= Beginning of Section =

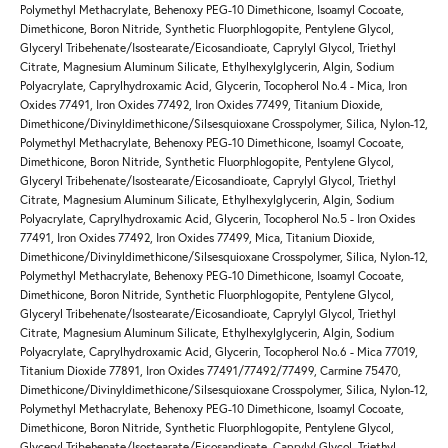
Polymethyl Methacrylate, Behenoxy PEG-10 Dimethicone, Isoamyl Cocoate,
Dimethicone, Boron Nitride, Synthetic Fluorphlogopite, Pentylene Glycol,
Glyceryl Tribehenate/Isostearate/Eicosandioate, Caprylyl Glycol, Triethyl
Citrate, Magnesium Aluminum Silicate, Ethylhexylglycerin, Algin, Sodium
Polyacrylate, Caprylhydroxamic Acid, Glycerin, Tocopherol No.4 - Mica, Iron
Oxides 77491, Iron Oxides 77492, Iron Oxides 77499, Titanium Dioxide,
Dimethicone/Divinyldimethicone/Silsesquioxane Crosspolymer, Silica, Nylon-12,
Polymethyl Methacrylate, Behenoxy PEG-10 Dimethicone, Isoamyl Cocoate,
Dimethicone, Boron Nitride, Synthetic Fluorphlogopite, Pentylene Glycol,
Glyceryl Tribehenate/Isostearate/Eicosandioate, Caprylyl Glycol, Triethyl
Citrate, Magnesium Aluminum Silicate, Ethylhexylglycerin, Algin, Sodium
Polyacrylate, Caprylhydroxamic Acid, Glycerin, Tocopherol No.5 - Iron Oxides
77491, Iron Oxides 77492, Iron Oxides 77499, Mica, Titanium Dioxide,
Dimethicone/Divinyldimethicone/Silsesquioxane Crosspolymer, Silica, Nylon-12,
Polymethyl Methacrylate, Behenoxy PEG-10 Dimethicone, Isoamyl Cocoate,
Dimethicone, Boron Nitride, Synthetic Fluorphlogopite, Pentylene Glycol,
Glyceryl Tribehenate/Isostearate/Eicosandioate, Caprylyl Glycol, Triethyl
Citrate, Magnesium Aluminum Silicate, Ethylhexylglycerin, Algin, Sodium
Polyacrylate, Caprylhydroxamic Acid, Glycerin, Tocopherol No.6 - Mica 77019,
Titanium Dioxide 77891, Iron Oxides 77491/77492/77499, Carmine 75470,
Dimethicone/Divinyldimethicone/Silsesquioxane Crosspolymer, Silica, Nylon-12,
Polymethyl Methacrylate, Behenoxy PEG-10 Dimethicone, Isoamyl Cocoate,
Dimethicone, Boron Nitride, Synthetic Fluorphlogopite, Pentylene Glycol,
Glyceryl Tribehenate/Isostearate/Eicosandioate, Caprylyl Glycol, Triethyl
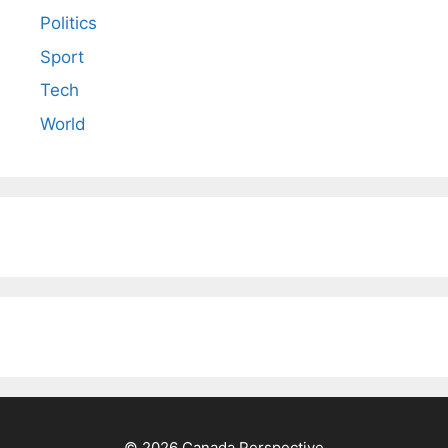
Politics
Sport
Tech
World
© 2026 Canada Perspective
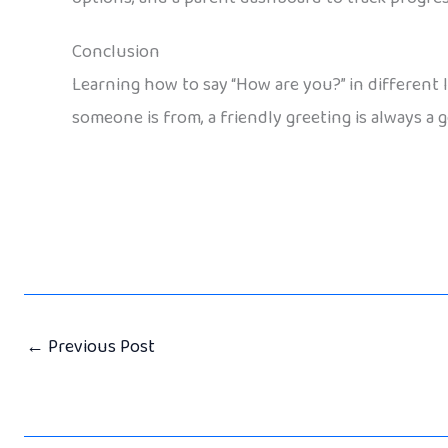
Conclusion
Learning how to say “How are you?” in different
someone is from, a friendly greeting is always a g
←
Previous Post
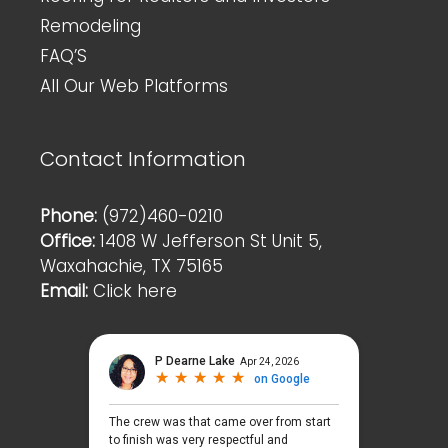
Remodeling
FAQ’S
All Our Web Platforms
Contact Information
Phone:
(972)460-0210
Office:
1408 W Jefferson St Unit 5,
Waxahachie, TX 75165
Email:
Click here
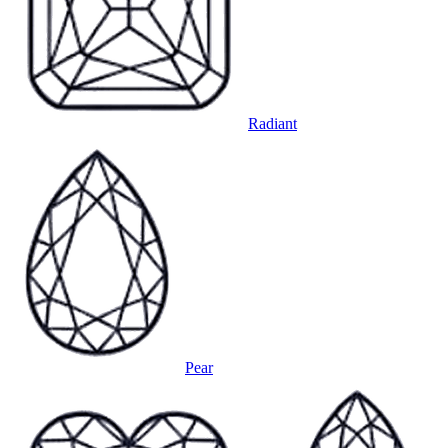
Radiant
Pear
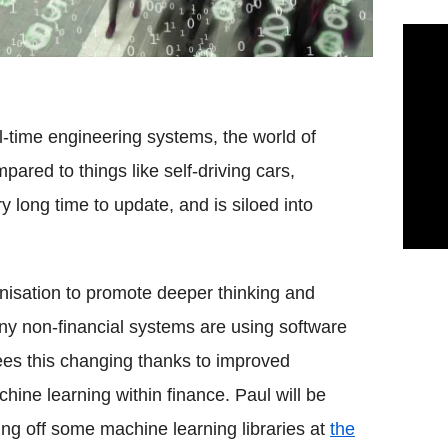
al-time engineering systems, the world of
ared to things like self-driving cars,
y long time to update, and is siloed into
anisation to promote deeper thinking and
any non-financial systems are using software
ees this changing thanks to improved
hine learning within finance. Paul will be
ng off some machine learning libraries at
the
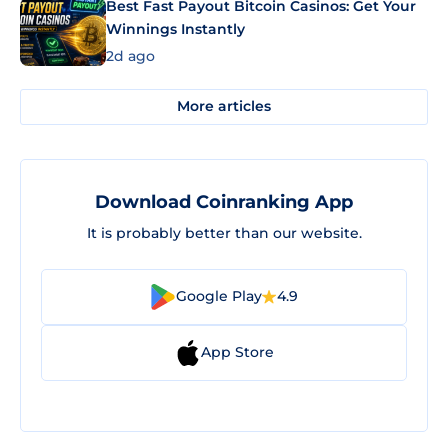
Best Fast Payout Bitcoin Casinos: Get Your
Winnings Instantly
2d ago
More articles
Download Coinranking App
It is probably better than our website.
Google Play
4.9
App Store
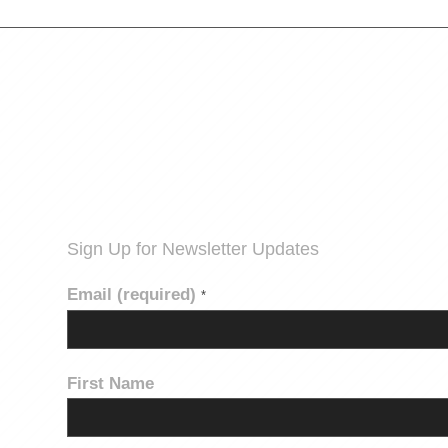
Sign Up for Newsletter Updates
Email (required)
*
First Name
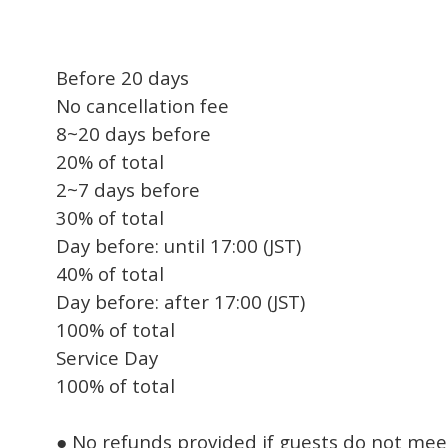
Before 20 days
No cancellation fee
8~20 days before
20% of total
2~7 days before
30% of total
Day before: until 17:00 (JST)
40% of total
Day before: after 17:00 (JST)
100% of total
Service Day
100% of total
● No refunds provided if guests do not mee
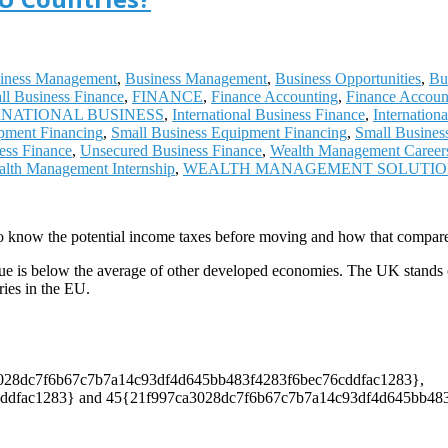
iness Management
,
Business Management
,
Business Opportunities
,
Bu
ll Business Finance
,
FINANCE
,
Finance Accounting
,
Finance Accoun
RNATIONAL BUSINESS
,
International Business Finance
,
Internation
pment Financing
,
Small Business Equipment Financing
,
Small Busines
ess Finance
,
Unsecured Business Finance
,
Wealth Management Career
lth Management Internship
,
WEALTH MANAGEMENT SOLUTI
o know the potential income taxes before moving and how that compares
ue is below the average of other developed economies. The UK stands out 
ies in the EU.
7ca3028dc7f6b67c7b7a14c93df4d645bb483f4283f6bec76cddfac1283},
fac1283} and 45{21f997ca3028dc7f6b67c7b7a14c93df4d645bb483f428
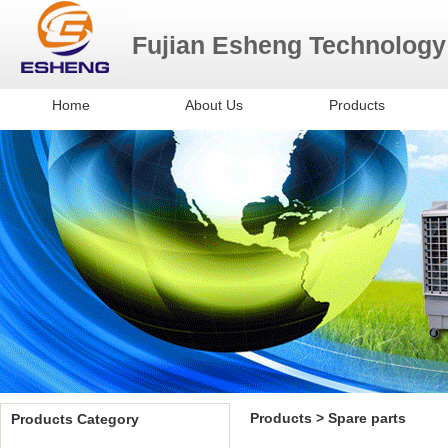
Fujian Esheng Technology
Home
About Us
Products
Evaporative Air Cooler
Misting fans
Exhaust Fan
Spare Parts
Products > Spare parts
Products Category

= End of Section =

Copy all of the material word for word, and include none of its pictures.

» Finished exercise
Polymethyl Methacrylate, Behenoxy PEG-10 Dimethicone, Isoamyl Cocoate,
Dimethicone, Boron Nitride, Synthetic Fluorphlogopite, Pentylene Glycol,
Glyceryl Tribehenate/Isostearate/Eicosandioate, Caprylyl Glycol, Triethyl
Citrate, Magnesium Aluminum Silicate, Ethylhexylglycerin, Algin, Sodium
Polyacrylate, Caprylhydroxamic Acid, Glycerin, Tocopherol No.4 - Mica, Iron
Oxides 77491, Iron Oxides 77492, Iron Oxides 77499, Titanium Dioxide,
Dimethicone/Divinyldimethicone/Silsesquioxane Crosspolymer, Silica, Nylon-12,
Polymethyl Methacrylate, Behenoxy PEG-10 Dimethicone, Isoamyl Cocoate,
Dimethicone, Boron Nitride, Synthetic Fluorphlogopite, Pentylene Glycol,
Glyceryl Tribehenate/Isostearate/Eicosandioate, Caprylyl Glycol, Triethyl
Citrate, Magnesium Aluminum Silicate, Ethylhexylglycerin, Algin, Sodium
Polyacrylate, Caprylhydroxamic Acid, Glycerin, Tocopherol No.5 - Iron Oxides
77491, Iron Oxides 77492, Iron Oxides 77499, Mica, Titanium Dioxide,
Dimethicone/Divinyldimethicone/Silsesquioxane Crosspolymer, Silica, Nylon-12,
Polymethyl Methacrylate, Behenoxy PEG-10 Dimethicone, Isoamyl Cocoate,
Dimethicone, Boron Nitride, Synthetic Fluorphlogopite, Pentylene Glycol,
Glyceryl Tribehenate/Isostearate/Eicosandioate, Caprylyl Glycol, Triethyl
Citrate, Magnesium Aluminum Silicate, Ethylhexylglycerin, Algin, Sodium
Polyacrylate, Caprylhydroxamic Acid, Glycerin, Tocopherol No.6 - Mica 77019,
Titanium Dioxide 77891, Iron Oxides 77491/77492/77499, Carmine 75470,
Dimethicone/Divinyldimethicone/Silsesquioxane Crosspolymer, Silica, Nylon-12,
Polymethyl Methacrylate, Behenoxy PEG-10 Dimethicone, Isoamyl Cocoate,
Dimethicone, Boron Nitride, Synthetic Fluorphlogopite, Pentylene Glycol,
Glyceryl Tribehenate/Isostearate/Eicosandioate, Caprylyl Glycol, Triethyl
Politics
Sport
Tech
World
© 2026 Canada Perspective
Conclusion
Learning how to say “How are you?” in different
someone is from, a friendly greeting is always a g
←
Previous Post
Remodeling
FAQ’S
All Our Web Platforms
Contact Information
Phone:
(972)460-0210
Office:
1408 W Jefferson St Unit 5,
Waxahachie, TX 75165
Email:
Click here
Radiant
Pear
al-time engineering systems, the world of
ared to things like self-driving cars,
y long time to update, and is siloed into
anisation to promote deeper thinking and
any non-financial systems are using software
ees this changing thanks to improved
hine learning within finance. Paul will be
ng off some machine learning libraries at
the
Best Fast Payout Bitcoin Casinos: Get Your
Winnings Instantly
2d ago
More articles
Download Coinranking App
It is probably better than our website.
Google Play
4.9
App Store
Sign Up for Newsletter Updates
Email (required)
*
First Name
Before 20 days
No cancellation fee
8~20 days before
20% of total
2~7 days before
30% of total
Day before: until 17:00 (JST)
40% of total
Day before: after 17:00 (JST)
100% of total
Service Day
100% of total
● No refunds provided if guests do not mee
iness Management
,
Business Management
,
Business Opportunities
,
Bu
ll Business Finance
,
FINANCE
,
Finance Accounting
,
Finance Accoun
RNATIONAL BUSINESS
,
International Business Finance
,
Internation
pment Financing
,
Small Business Equipment Financing
,
Small Busines
ess Finance
,
Unsecured Business Finance
,
Wealth Management Career
lth Management Internship
,
WEALTH MANAGEMENT SOLUTI
o know the potential income taxes before moving and how that compares
ue is below the average of other developed economies. The UK stands out 
ies in the EU.
7ca3028dc7f6b67c7b7a14c93df4d645bb483f4283f6bec76cddfac1283},
fac1283} and 45{21f997ca3028dc7f6b67c7b7a14c93df4d645bb483f428
Fujian Esheng Technology
Home
About Us
Products
Evaporative Air Cooler
Misting fans
Exhaust Fan
Spare Parts
Products > Spare parts
Products Category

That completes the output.